Exercise inputs:
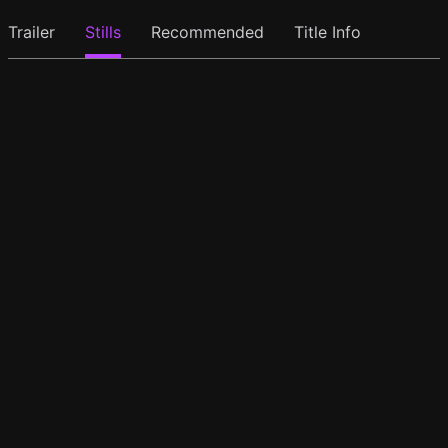
Trailer
Stills
Recommended
Title Info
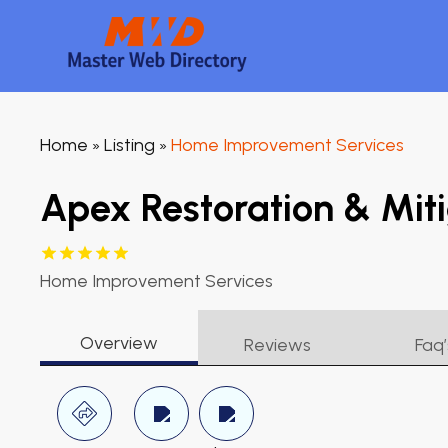
Home
Listing
Home Improvement Services
»
»
Apex Restoration & Miti
Home Improvement Services
Overview
Reviews
Faq’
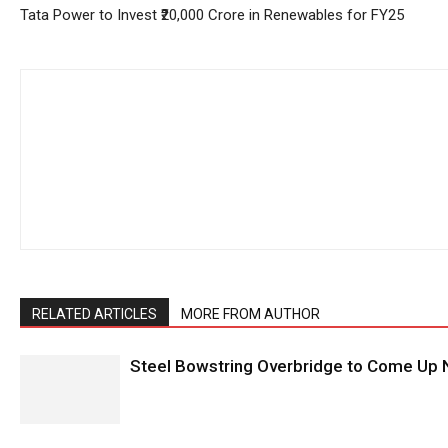
Tata Power to Invest ₹20,000 Crore in Renewables for FY25
RELATED ARTICLES
MORE FROM AUTHOR
Steel Bowstring Overbridge to Come Up N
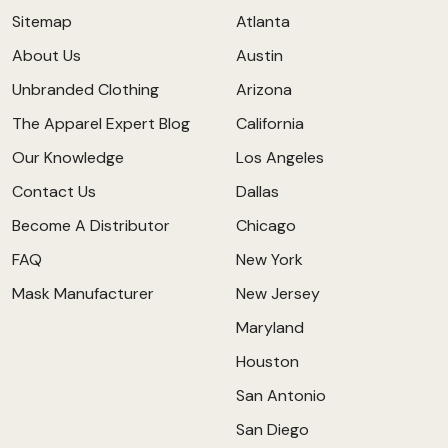
Sitemap
Atlanta
About Us
Austin
Unbranded Clothing
Arizona
The Apparel Expert Blog
California
Our Knowledge
Los Angeles
Contact Us
Dallas
Become A Distributor
Chicago
FAQ
New York
Mask Manufacturer
New Jersey
Maryland
Houston
San Antonio
San Diego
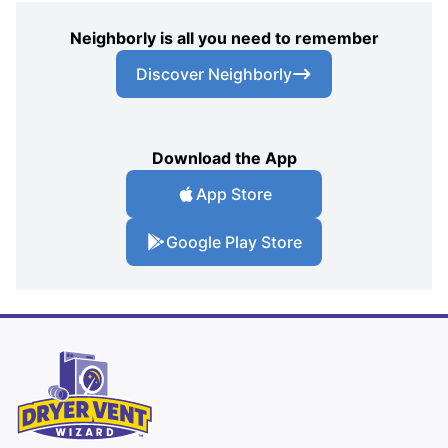
Neighborly is all you need to remember
Discover Neighborly
Download the App
App Store
Google Play Store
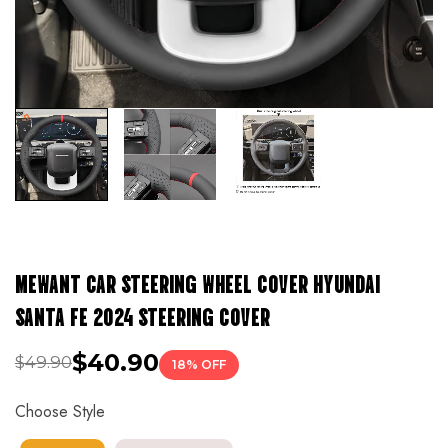
MEWANT CAR STEERING WHEEL COVER HYUNDAI
SANTA FE 2024 STEERING COVER
$40.90
$49.90
18% OFF
Choose Style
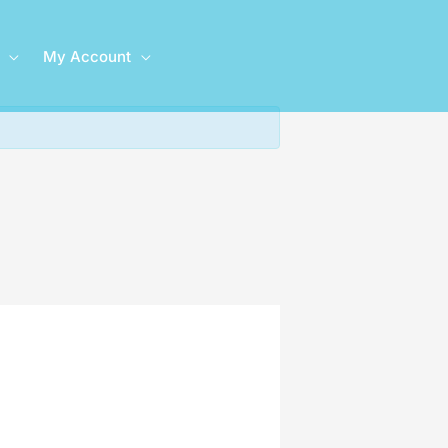
My Account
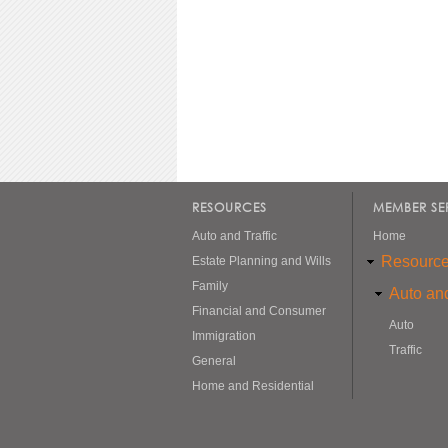
RESOURCES
MEMBER SE
Auto and Traffic
Home
Resourc
Estate Planning and Wills
Family
Auto and
Financial and Consumer
Auto
Immigration
Traffic
General
Home and Residential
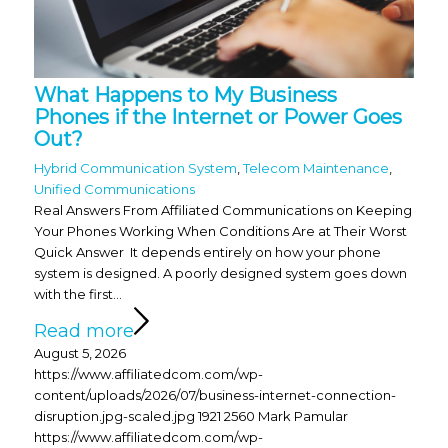
What Happens to My Business
Phones if the Internet or Power Goes
Out?
Hybrid Communication System
,
Telecom Maintenance
,
Unified Communications
Real Answers From Affiliated Communications on Keeping
Your Phones Working When Conditions Are at Their Worst
Quick Answer It depends entirely on how your phone
system is designed. A poorly designed system goes down
with the first…
Read more
August 5, 2026
https://www.affiliatedcom.com/wp-
content/uploads/2026/07/business-internet-connection-
disruption.jpg-scaled.jpg
1921
2560
Mark Pamular
https://www.affiliatedcom.com/wp-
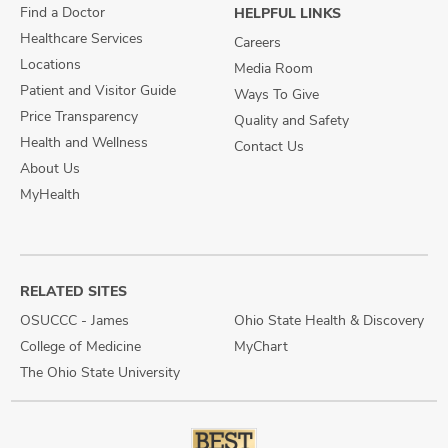
Find a Doctor
HELPFUL LINKS
Healthcare Services
Careers
Locations
Media Room
Patient and Visitor Guide
Ways To Give
Price Transparency
Quality and Safety
Health and Wellness
Contact Us
About Us
MyHealth
RELATED SITES
OSUCCC - James
Ohio State Health & Discovery
College of Medicine
MyChart
The Ohio State University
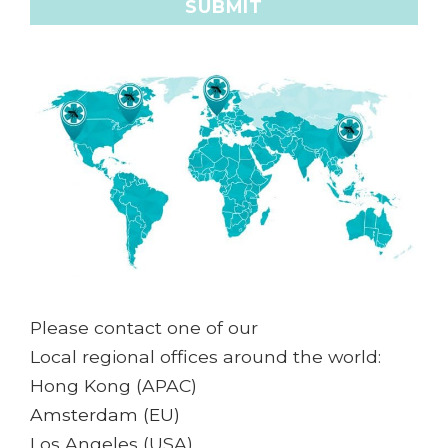
Please contact one of our
Local regional offices around the world:
Hong Kong (APAC)
Amsterdam (EU)
Los Angeles (USA)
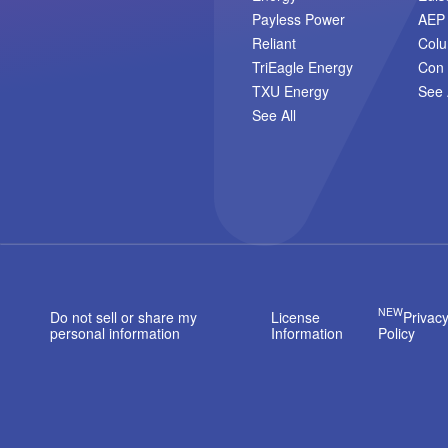
Payless Power
AEP
Reliant
Col
TriEagle Energy
Con 
TXU Energy
See 
See All
NEW
Do not sell or share my
License
Privac
personal information
Information
Policy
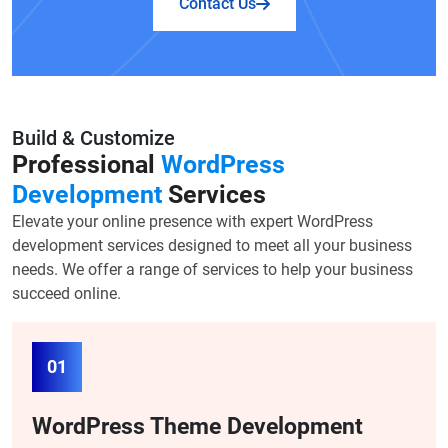
Contact Us
Build & Customize
Professional
WordPress
Development
Services
Elevate your online presence with expert WordPress
development services designed to meet all your business
needs. We offer a range of services to help your business
succeed online.
01
WordPress Theme Development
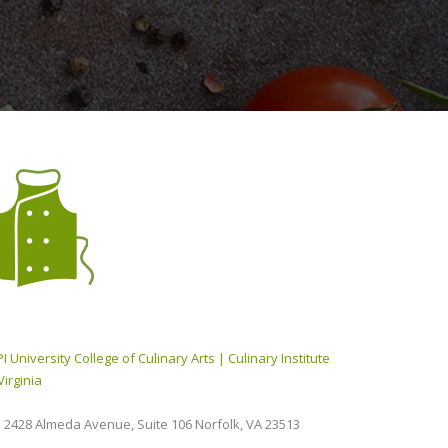
I University College of Culinary Arts | Culinary Institute
Virginia
2428 Almeda Avenue, Suite 106 Norfolk, VA 23513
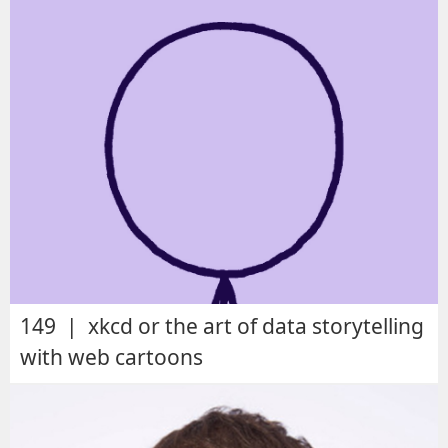
149 | xkcd or the art of data storytelling
with web cartoons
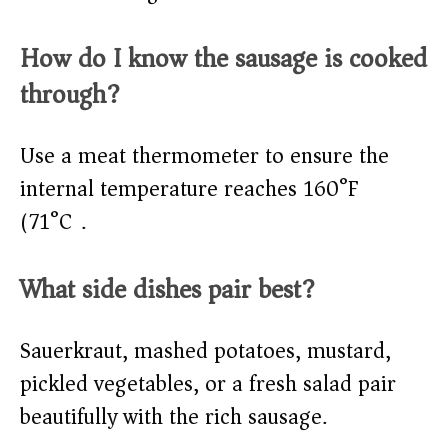
How do I know the sausage is cooked
through?
Use a meat thermometer to ensure the
internal temperature reaches 160°F
(71°C).
What side dishes pair best?
Sauerkraut, mashed potatoes, mustard,
pickled vegetables, or a fresh salad pair
beautifully with the rich sausage.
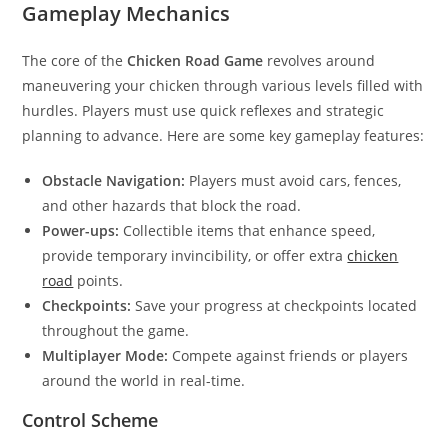
Gameplay Mechanics
The core of the
Chicken Road Game
revolves around
maneuvering your chicken through various levels filled with
hurdles. Players must use quick reflexes and strategic
planning to advance. Here are some key gameplay features:
Obstacle Navigation:
Players must avoid cars, fences,
and other hazards that block the road.
Power-ups:
Collectible items that enhance speed,
provide temporary invincibility, or offer extra
chicken
road
points.
Checkpoints:
Save your progress at checkpoints located
throughout the game.
Multiplayer Mode:
Compete against friends or players
around the world in real-time.
Control Scheme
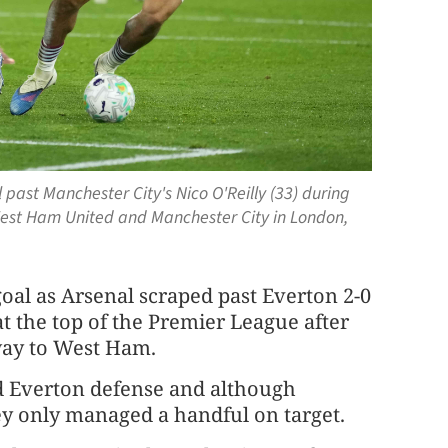
 past Manchester City's Nico O'Reilly (33) during
est Ham United and Manchester City in London,
oal as Arsenal scraped past Everton 2-0
at the top of the Premier League after
way to West Ham.
ed Everton defense and although
ey only managed a handful on target.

What you have to do: Exactly the lines from the one containing "Save your progress at checkpoints located" through the last line of the material above, both included and free of pictures, should make up your answer, please.

Final answer:
Save your progress at checkpoints located
throughout the game.
Multiplayer Mode:
Compete against friends or players
around the world in real-time.
Control Scheme
 past Manchester City's Nico O'Reilly (33) during
est Ham United and Manchester City in London,
oal as Arsenal scraped past Everton 2-0
at the top of the Premier League after
way to West Ham.
ed Everton defense and although
ey only managed a handful on target.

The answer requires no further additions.